- Problem: Identify every line in the records below that contains the word "yang", and copy each of those lines.

★ ★ ★ ★

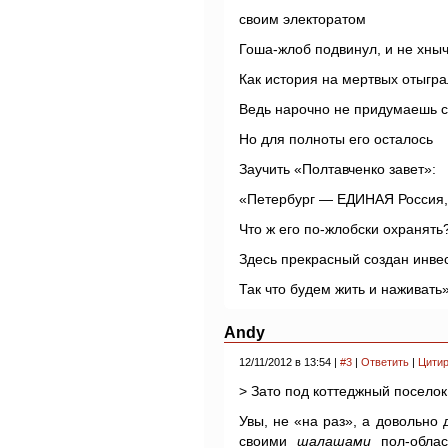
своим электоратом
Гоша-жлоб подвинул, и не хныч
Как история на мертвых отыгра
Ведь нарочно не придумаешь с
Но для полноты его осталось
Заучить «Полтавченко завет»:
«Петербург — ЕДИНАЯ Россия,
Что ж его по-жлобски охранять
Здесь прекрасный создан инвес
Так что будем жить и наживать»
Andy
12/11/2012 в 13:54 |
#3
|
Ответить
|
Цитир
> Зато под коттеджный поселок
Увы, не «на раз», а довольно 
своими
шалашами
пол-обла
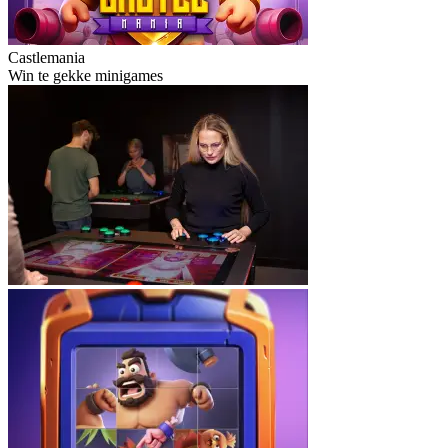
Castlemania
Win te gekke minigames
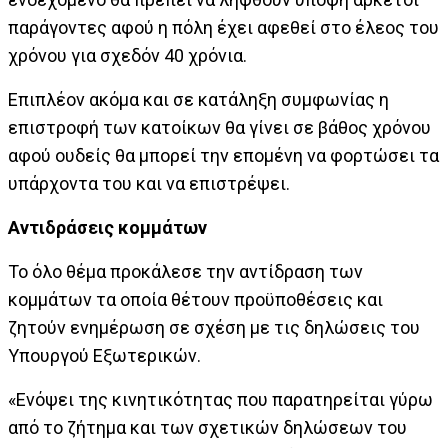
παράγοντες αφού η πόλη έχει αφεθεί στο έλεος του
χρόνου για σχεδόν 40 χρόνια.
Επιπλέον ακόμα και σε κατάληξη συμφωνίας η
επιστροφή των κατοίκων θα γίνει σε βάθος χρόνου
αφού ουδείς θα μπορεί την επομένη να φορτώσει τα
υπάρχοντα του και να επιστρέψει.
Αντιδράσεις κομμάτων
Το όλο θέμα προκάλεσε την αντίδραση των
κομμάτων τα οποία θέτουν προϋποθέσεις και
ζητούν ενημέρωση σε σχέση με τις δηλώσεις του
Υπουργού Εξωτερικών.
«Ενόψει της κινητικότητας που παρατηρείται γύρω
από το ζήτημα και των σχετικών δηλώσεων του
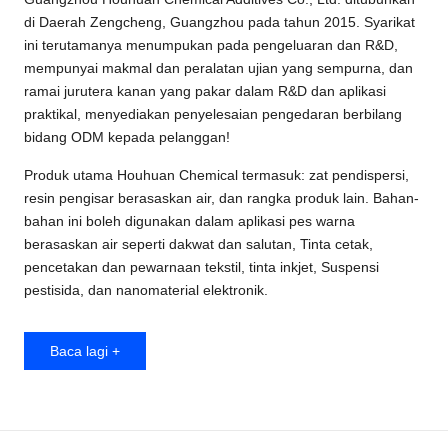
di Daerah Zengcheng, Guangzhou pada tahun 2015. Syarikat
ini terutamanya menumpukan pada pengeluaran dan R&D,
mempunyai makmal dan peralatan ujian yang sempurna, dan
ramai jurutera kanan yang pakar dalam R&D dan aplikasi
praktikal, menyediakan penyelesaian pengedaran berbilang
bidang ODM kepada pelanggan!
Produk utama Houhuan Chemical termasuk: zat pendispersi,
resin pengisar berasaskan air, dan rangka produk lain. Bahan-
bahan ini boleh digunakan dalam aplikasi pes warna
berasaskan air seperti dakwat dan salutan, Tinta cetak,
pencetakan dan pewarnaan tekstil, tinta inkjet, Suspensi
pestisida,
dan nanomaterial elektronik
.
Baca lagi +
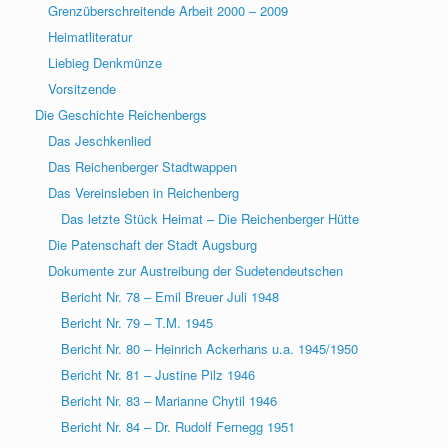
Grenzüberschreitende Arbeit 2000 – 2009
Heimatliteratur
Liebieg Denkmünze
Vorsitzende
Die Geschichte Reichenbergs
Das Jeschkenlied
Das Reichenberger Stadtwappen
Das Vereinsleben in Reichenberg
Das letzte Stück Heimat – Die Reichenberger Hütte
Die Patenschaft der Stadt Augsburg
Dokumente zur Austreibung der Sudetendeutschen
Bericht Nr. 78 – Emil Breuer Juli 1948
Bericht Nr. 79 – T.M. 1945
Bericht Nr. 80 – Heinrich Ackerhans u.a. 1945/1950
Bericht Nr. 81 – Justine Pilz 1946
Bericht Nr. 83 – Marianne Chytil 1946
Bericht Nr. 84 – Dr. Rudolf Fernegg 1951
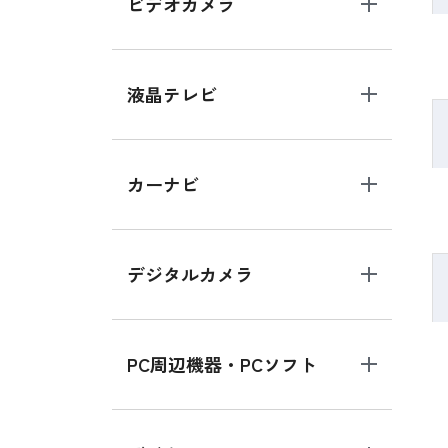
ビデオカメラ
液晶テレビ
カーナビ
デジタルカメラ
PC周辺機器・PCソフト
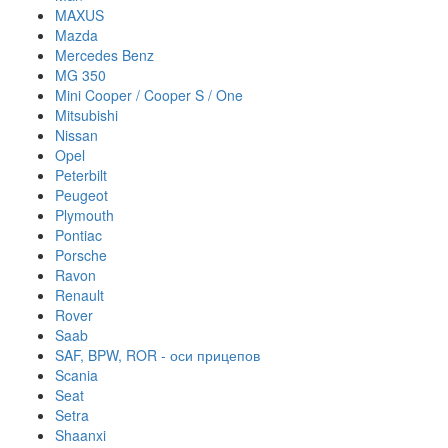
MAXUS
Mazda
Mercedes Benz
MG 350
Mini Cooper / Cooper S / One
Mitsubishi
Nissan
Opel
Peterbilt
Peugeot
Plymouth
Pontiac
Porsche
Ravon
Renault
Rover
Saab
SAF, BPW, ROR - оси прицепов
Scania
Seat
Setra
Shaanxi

★ ★ ★ ★

- Completed task:
mempunyai makmal dan peralatan ujian yang sempurna, dan
ramai jurutera kanan yang pakar dalam R&D dan aplikasi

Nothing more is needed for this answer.